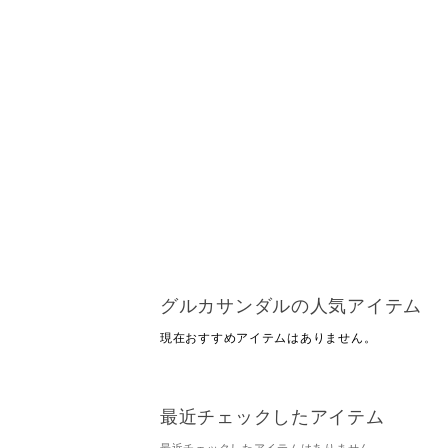
グルカサンダルの人気アイテム
現在おすすめアイテムはありません。
最近チェックしたアイテム
最近チェックしたアイテムはありません。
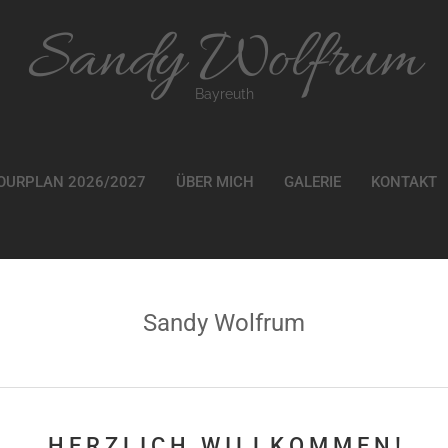
Sandy Wolfrum
Bayreuth
OURPLAN 2026/2027
ÜBER MICH
GALERIE
KONTAKT
Sandy Wolfrum
H E R Z L I C H W I L L K O M M E N !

======

WHAT YOU SHOULD DO
The answer must be an exact copy of every record above, minus the pictures.

WRITTEN ANSWER
グルカサンダルの人気アイテム
現在おすすめアイテムはありません。
最近チェックしたアイテム
最近チェックしたアイテムはありません。
Sandy Wolfrum
Bayreuth
OURPLAN 2026/2027
ÜBER MICH
GALERIE
KONTAKT
Sandy Wolfrum
H E R Z L I C H W I L L K O M M E N !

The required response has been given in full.